Inteireza


Luciane Bernardes

Hoje quando acordei, eu lembrei da Karina e me deu uma saudade! Teve uma vez que ela me deixou na mão...
Estava tudo planejado para a nossa viagem. Iríamos ficar quatro dias em São Paulo para um Congresso. Eu adorava São Paulo. Uma cidade que funciona nas vinte e quatro horas do dia e que apesar do tamanho é acolhedora. Minha amiga Karina e eu nos conhecemos na faculdade, logo depois de formadas seguimos o nosso interesse pela educação infantil. Nós duas viramos diretoras de pequenas escolas dedicadas a primeira infância. A viagem com ela era sempre muito divertida. Nós duas tínhamos muitas coisas em comum. Acontece que na última hora ela teve um imprevisto, impossível ir comigo. Pensei em desistir. Eu tinha uns trinta e cinco anos e nunca tinha viajado sozinha.

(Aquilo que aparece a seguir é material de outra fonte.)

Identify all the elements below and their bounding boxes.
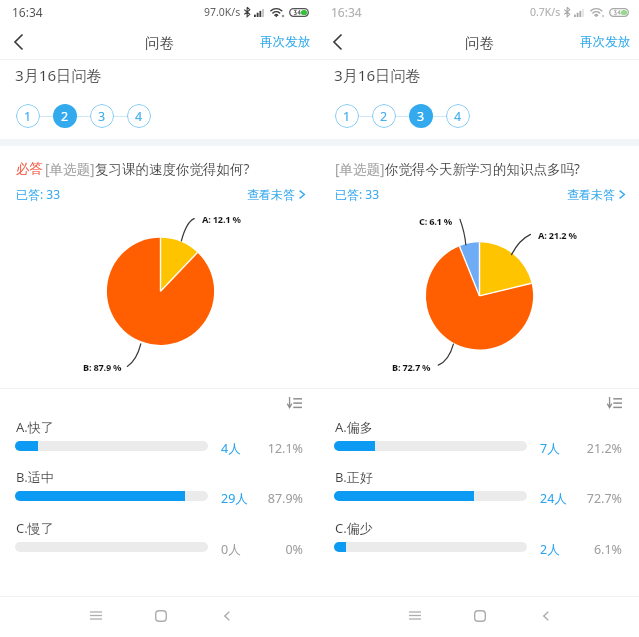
staticText: 3 [417, 108, 425, 125]
staticText: 4人 [221, 440, 241, 457]
staticText: 2人 [540, 541, 560, 558]
staticText: 87.9% [257, 490, 303, 507]
staticText: 12.1% [257, 440, 303, 457]
staticText: A: 12.1 % [202, 213, 241, 226]
staticText: 0% [257, 541, 303, 558]
staticText: A: 21.2 % [538, 229, 577, 242]
staticText: 4 [135, 108, 143, 125]
button[interactable]: Recents [78, 599, 113, 631]
staticText: 问卷 [145, 34, 174, 52]
button[interactable]: 3 [90, 104, 114, 128]
button[interactable]: Sort [603, 391, 625, 413]
staticText: 已答: 33 [16, 186, 61, 202]
button[interactable]: 2 [372, 104, 396, 128]
button[interactable]: B.适中 [0, 462, 319, 507]
staticText: 21.2% [576, 440, 622, 457]
button[interactable]: Back [528, 600, 563, 632]
staticText: 97.0K/s [204, 5, 241, 19]
button[interactable]: 2 [53, 104, 77, 128]
staticText: 再次发放 [260, 34, 311, 50]
staticText: 24人 [540, 490, 567, 507]
staticText: 2 [61, 108, 69, 125]
staticText: 6.1% [576, 541, 622, 558]
staticText: 3月16日问卷 [15, 65, 102, 86]
staticText: 4 [454, 108, 462, 125]
button[interactable]: 4 [446, 104, 470, 128]
button[interactable]: A.偏多 [319, 412, 639, 457]
staticText: 已答: 33 [335, 186, 380, 202]
button[interactable]: C.慢了 [0, 513, 319, 558]
staticText: 2 [380, 108, 388, 125]
button[interactable]: 3 [409, 104, 433, 128]
staticText: 查看未答 [247, 187, 295, 202]
button[interactable]: Home [143, 600, 178, 632]
staticText: 3月16日问卷 [334, 65, 421, 86]
button[interactable]: 查看未答 [239, 183, 319, 206]
button[interactable]: 1 [335, 104, 359, 128]
button[interactable]: 查看未答 [559, 183, 639, 206]
staticText: 3 [98, 108, 106, 125]
button[interactable]: 再次发放 [572, 30, 639, 54]
staticText: A.快了 [16, 418, 54, 436]
staticText: 0.7K/s [530, 5, 561, 19]
staticText: 复习课的速度你觉得如何? [95, 160, 250, 178]
button[interactable]: 再次发放 [252, 30, 319, 54]
staticText: 29人 [221, 490, 248, 507]
staticText: 7人 [540, 440, 560, 457]
button[interactable]: Back [2, 28, 34, 56]
staticText: 必答 [16, 160, 43, 177]
staticText: C.偏少 [335, 519, 373, 537]
staticText: 16:34 [331, 4, 362, 20]
staticText: 问卷 [465, 34, 494, 52]
staticText: 1 [24, 108, 32, 125]
staticText: 16:34 [12, 4, 43, 20]
button[interactable]: A.快了 [0, 412, 319, 457]
button[interactable]: Recents [397, 599, 432, 631]
button[interactable]: 1 [16, 104, 40, 128]
staticText: C.慢了 [16, 519, 54, 537]
staticText: [单选题] [335, 160, 385, 178]
staticText: 0人 [221, 541, 241, 558]
staticText: B.适中 [16, 468, 54, 486]
button[interactable]: Back [321, 28, 353, 56]
staticText: B: 87.9 % [83, 361, 122, 374]
staticText: [单选题] [45, 160, 95, 178]
button[interactable]: Back [209, 600, 244, 632]
button[interactable]: Sort [283, 391, 305, 413]
staticText: B.正好 [335, 468, 373, 486]
staticText: 查看未答 [567, 187, 615, 202]
staticText: B: 72.7 % [392, 361, 431, 374]
staticText: C: 6.1 % [419, 215, 453, 228]
staticText: A.偏多 [335, 418, 373, 436]
button[interactable]: B.正好 [319, 462, 639, 507]
button[interactable]: 4 [127, 104, 151, 128]
staticText: 再次发放 [580, 34, 631, 50]
staticText: 1 [343, 108, 351, 125]
button[interactable]: C.偏少 [319, 513, 639, 558]
button[interactable]: Home [462, 600, 497, 632]
staticText: 你觉得今天新学习的知识点多吗? [385, 160, 580, 178]
staticText: 72.7% [576, 490, 622, 507]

Minha terapeuta me convenceu que seria uma oportunidade importante para eu exercitar minha autonomia. Após quinze anos de casamento, meu marido e eu estávamos com nossas identidades misturadas. A terapia familiar era um recurso para evitar a separação. Nós estávamos em um processo bonito de resgate. Redescobrindo do que cada um gostava, para desta forma sermos melhores juntos. Fiquei com muito medo de ir sozinha, como seria isso? Mas decidi me desafiar e no dia marcado embarquei para a cidade da garoa.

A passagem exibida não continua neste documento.